▶ **Assignment**: All of the data should be restated exactly as it stands.

───── Listed records

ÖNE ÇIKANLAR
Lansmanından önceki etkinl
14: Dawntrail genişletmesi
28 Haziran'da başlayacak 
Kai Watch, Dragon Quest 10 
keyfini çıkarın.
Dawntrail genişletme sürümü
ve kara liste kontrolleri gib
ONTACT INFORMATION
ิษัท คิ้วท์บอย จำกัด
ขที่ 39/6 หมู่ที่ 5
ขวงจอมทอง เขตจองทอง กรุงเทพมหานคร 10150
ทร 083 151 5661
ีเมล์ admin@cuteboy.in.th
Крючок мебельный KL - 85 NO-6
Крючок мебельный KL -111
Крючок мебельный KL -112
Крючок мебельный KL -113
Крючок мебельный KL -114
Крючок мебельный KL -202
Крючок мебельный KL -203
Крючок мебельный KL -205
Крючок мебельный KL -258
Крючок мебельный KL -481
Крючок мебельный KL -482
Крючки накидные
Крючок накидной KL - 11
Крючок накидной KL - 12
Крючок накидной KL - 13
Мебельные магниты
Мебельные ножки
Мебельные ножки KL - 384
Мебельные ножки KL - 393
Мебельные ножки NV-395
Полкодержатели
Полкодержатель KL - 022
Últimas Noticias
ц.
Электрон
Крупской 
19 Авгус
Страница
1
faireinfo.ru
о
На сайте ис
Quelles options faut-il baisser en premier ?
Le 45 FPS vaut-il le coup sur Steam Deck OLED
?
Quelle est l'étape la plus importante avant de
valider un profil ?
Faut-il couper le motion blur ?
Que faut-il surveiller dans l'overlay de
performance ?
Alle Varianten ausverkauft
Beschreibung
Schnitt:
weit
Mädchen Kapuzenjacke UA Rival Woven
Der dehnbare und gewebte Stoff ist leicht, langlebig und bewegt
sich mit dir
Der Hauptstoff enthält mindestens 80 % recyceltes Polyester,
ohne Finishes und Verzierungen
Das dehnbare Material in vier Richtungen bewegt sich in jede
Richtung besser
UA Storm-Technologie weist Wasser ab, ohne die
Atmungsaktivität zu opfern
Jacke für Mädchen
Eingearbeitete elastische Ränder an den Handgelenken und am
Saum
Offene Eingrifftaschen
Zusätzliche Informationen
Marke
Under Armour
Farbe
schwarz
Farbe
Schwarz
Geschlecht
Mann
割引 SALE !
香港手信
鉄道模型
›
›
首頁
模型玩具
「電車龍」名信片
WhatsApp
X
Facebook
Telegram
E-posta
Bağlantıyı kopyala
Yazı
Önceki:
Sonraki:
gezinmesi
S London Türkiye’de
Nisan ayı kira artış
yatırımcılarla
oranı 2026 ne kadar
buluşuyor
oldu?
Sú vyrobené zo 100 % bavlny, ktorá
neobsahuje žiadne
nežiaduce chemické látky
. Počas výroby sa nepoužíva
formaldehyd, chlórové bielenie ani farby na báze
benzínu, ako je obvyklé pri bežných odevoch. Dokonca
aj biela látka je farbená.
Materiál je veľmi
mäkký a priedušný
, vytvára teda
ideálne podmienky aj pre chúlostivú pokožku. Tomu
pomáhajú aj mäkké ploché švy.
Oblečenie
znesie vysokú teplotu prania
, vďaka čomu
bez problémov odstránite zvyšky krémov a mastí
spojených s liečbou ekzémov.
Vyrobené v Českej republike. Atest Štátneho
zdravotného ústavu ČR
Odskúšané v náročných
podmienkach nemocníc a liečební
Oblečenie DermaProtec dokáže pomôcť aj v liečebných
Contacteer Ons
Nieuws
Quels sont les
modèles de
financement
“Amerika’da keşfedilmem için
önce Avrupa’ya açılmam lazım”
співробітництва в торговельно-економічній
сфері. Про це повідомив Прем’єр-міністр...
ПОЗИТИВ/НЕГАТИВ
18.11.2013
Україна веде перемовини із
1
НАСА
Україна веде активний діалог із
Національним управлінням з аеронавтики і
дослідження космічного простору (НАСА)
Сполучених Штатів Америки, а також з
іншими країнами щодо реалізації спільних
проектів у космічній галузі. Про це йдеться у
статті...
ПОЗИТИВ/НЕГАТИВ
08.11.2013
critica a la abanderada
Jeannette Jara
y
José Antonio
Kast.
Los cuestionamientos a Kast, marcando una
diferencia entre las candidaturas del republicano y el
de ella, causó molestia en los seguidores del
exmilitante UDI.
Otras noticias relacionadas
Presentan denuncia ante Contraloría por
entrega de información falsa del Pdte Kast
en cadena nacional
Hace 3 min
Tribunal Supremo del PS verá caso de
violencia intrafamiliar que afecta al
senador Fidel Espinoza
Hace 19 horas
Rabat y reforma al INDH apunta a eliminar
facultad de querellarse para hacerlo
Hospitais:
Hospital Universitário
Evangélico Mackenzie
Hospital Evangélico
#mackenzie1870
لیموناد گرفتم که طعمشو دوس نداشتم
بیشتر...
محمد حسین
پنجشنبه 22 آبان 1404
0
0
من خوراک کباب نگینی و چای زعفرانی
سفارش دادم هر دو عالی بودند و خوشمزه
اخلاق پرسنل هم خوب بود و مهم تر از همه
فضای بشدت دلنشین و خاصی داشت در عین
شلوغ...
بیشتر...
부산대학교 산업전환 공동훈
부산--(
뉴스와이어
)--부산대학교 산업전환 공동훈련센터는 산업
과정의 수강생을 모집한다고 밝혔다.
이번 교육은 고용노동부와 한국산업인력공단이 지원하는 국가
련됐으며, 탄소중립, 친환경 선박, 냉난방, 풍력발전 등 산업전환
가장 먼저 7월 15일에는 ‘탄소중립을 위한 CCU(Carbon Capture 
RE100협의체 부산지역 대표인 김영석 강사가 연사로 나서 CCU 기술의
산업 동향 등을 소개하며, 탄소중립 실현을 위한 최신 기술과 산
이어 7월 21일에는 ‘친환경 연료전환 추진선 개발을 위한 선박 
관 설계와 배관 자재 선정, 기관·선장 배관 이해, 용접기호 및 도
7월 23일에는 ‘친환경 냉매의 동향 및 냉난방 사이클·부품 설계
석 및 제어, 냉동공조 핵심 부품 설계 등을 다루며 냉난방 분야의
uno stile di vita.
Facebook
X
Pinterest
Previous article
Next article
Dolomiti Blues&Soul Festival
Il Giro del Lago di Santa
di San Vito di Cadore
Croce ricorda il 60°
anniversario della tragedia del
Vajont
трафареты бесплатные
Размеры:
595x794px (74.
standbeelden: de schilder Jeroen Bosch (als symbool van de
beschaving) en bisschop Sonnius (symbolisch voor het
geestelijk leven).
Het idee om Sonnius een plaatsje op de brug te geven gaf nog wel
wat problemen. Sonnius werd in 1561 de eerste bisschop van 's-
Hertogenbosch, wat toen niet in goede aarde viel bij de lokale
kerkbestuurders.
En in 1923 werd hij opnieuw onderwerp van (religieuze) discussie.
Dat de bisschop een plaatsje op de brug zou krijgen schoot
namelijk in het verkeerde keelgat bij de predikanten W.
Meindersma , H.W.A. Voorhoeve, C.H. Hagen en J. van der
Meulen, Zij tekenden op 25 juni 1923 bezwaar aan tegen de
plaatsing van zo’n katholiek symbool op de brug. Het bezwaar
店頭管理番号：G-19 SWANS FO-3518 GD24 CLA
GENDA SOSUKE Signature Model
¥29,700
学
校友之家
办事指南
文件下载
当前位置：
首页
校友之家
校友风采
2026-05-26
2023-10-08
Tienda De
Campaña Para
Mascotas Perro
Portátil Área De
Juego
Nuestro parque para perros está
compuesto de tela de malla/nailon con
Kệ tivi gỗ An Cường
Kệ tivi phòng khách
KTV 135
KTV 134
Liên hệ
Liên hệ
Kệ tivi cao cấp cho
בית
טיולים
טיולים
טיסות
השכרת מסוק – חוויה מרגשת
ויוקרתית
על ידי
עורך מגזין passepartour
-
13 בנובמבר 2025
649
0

──────────

▶ **Result of this task**:
ÖNE ÇIKANLAR
Lansmanından önceki etkinl
14: Dawntrail genişletmesi
28 Haziran'da başlayacak 
Kai Watch, Dragon Quest 10 
keyfini çıkarın.
Dawntrail genişletme sürümü
ve kara liste kontrolleri gib
ONTACT INFORMATION
ิษัท คิ้วท์บอย จำกัด
ขที่ 39/6 หมู่ที่ 5
ขวงจอมทอง เขตจองทอง กรุงเทพมหานคร 10150
ทร 083 151 5661
ีเมล์ admin@cuteboy.in.th
Крючок мебельный KL - 85 NO-6
Крючок мебельный KL -111
Крючок мебельный KL -112
Крючок мебельный KL -113
Крючок мебельный KL -114
Крючок мебельный KL -202
Крючок мебельный KL -203
Крючок мебельный KL -205
Крючок мебельный KL -258
Крючок мебельный KL -481
Крючок мебельный KL -482
Крючки накидные
Крючок накидной KL - 11
Крючок накидной KL - 12
Крючок накидной KL - 13
Мебельные магниты
Мебельные ножки
Мебельные ножки KL - 384
Мебельные ножки KL - 393
Мебельные ножки NV-395
Полкодержатели
Полкодержатель KL - 022
Últimas Noticias
ц.
Электрон
Крупской 
19 Авгус
Страница
1
faireinfo.ru
о
На сайте ис
Quelles options faut-il baisser en premier ?
Le 45 FPS vaut-il le coup sur Steam Deck OLED
?
Quelle est l'étape la plus importante avant de
valider un profil ?
Faut-il couper le motion blur ?
Que faut-il surveiller dans l'overlay de
performance ?
Alle Varianten ausverkauft
Beschreibung
Schnitt:
weit
Mädchen Kapuzenjacke UA Rival Woven
Der dehnbare und gewebte Stoff ist leicht, langlebig und bewegt
sich mit dir
Der Hauptstoff enthält mindestens 80 % recyceltes Polyester,
ohne Finishes und Verzierungen
Das dehnbare Material in vier Richtungen bewegt sich in jede
Richtung besser
UA Storm-Technologie weist Wasser ab, ohne die
Atmungsaktivität zu opfern
Jacke für Mädchen
Eingearbeitete elastische Ränder an den Handgelenken und am
Saum
Offene Eingrifftaschen
Zusätzliche Informationen
Marke
Under Armour
Farbe
schwarz
Farbe
Schwarz
Geschlecht
Mann
割引 SALE !
香港手信
鉄道模型
›
›
首頁
模型玩具
「電車龍」名信片
WhatsApp
X
Facebook
Telegram
E-posta
Bağlantıyı kopyala
Yazı
Önceki:
Sonraki:
gezinmesi
S London Türkiye’de
Nisan ayı kira artış
yatırımcılarla
oranı 2026 ne kadar
buluşuyor
oldu?
Sú vyrobené zo 100 % bavlny, ktorá
neobsahuje žiadne
nežiaduce chemické látky
. Počas výroby sa nepoužíva
formaldehyd, chlórové bielenie ani farby na báze
benzínu, ako je obvyklé pri bežných odevoch. Dokonca
aj biela látka je farbená.
Materiál je veľmi
mäkký a priedušný
, vytvára teda
ideálne podmienky aj pre chúlostivú pokožku. Tomu
pomáhajú aj mäkké ploché švy.
Oblečenie
znesie vysokú teplotu prania
, vďaka čomu
bez problémov odstránite zvyšky krémov a mastí
spojených s liečbou ekzémov.
Vyrobené v Českej republike. Atest Štátneho
zdravotného ústavu ČR
Odskúšané v náročných
podmienkach nemocníc a liečební
Oblečenie DermaProtec dokáže pomôcť aj v liečebných
Contacteer Ons
Nieuws
Quels sont les
modèles de
financement
“Amerika’da keşfedilmem için
önce Avrupa’ya açılmam lazım”
співробітництва в торговельно-економічній
сфері. Про це повідомив Прем’єр-міністр...
ПОЗИТИВ/НЕГАТИВ
18.11.2013
Україна веде перемовини із
1
НАСА
Україна веде активний діалог із
Національним управлінням з аеронавтики і
дослідження космічного простору (НАСА)
Сполучених Штатів Америки, а також з
іншими країнами щодо реалізації спільних
проектів у космічній галузі. Про це йдеться у
статті...
ПОЗИТИВ/НЕГАТИВ
08.11.2013
critica a la abanderada
Jeannette Jara
y
José Antonio
Kast.
Los cuestionamientos a Kast, marcando una
diferencia entre las candidaturas del republicano y el
de ella, causó molestia en los seguidores del
exmilitante UDI.
Otras noticias relacionadas
Presentan denuncia ante Contraloría por
entrega de información falsa del Pdte Kast
en cadena nacional
Hace 3 min
Tribunal Supremo del PS verá caso de
violencia intrafamiliar que afecta al
senador Fidel Espinoza
Hace 19 horas
Rabat y reforma al INDH apunta a eliminar
facultad de querellarse para hacerlo
Hospitais:
Hospital Universitário
Evangélico Mackenzie
Hospital Evangélico
#mackenzie1870
لیموناد گرفتم که طعمشو دوس نداشتم
بیشتر...
محمد حسین
پنجشنبه 22 آبان 1404
0
0
من خوراک کباب نگینی و چای زعفرانی
سفارش دادم هر دو عالی بودند و خوشمزه
اخلاق پرسنل هم خوب بود و مهم تر از همه
فضای بشدت دلنشین و خاصی داشت در عین
شلوغ...
بیشتر...
부산대학교 산업전환 공동훈
부산--(
뉴스와이어
)--부산대학교 산업전환 공동훈련센터는 산업
과정의 수강생을 모집한다고 밝혔다.
이번 교육은 고용노동부와 한국산업인력공단이 지원하는 국가
련됐으며, 탄소중립, 친환경 선박, 냉난방, 풍력발전 등 산업전환
가장 먼저 7월 15일에는 ‘탄소중립을 위한 CCU(Carbon Capture 
RE100협의체 부산지역 대표인 김영석 강사가 연사로 나서 CCU 기술의
산업 동향 등을 소개하며, 탄소중립 실현을 위한 최신 기술과 산
이어 7월 21일에는 ‘친환경 연료전환 추진선 개발을 위한 선박 
관 설계와 배관 자재 선정, 기관·선장 배관 이해, 용접기호 및 도
7월 23일에는 ‘친환경 냉매의 동향 및 냉난방 사이클·부품 설계
석 및 제어, 냉동공조 핵심 부품 설계 등을 다루며 냉난방 분야의
uno stile di vita.
Facebook
X
Pinterest
Previous article
Next article
Dolomiti Blues&Soul Festival
Il Giro del Lago di Santa
di San Vito di Cadore
Croce ricorda il 60°
anniversario della tragedia del
Vajont
трафареты бесплатные
Размеры:
595x794px (74.
standbeelden: de schilder Jeroen Bosch (als symbool van de
beschaving) en bisschop Sonnius (symbolisch voor het
geestelijk leven).
Het idee om Sonnius een plaatsje op de brug te geven gaf nog wel
wat problemen. Sonnius werd in 1561 de eerste bisschop van 's-
Hertogenbosch, wat toen niet in goede aarde viel bij de lokale
kerkbestuurders.
En in 1923 werd hij opnieuw onderwerp van (religieuze) discussie.
Dat de bisschop een plaatsje op de brug zou krijgen schoot
namelijk in het verkeerde keelgat bij de predikanten W.
Meindersma , H.W.A. Voorhoeve, C.H. Hagen en J. van der
Meulen, Zij tekenden op 25 juni 1923 bezwaar aan tegen de
plaatsing van zo’n katholiek symbool op de brug. Het bezwaar
店頭管理番号：G-19 SWANS FO-3518 GD24 CLA
GENDA SOSUKE Signature Model
¥29,700
学
校友之家
办事指南
文件下载
当前位置：
首页
校友之家
校友风采
2026-05-26
2023-10-08
Tienda De
Campaña Para
Mascotas Perro
Portátil Área De
Juego
Nuestro parque para perros está
compuesto de tela de malla/nailon con
Kệ tivi gỗ An Cường
Kệ tivi phòng khách
KTV 135
KTV 134
Liên hệ
Liên hệ
Kệ tivi cao cấp cho
בית
טיולים
טיולים
טיסות
השכרת מסוק – חוויה מרגשת
ויוקרתית
על ידי
עורך מגזין passepartour
-
13 בנובמבר 2025
649
0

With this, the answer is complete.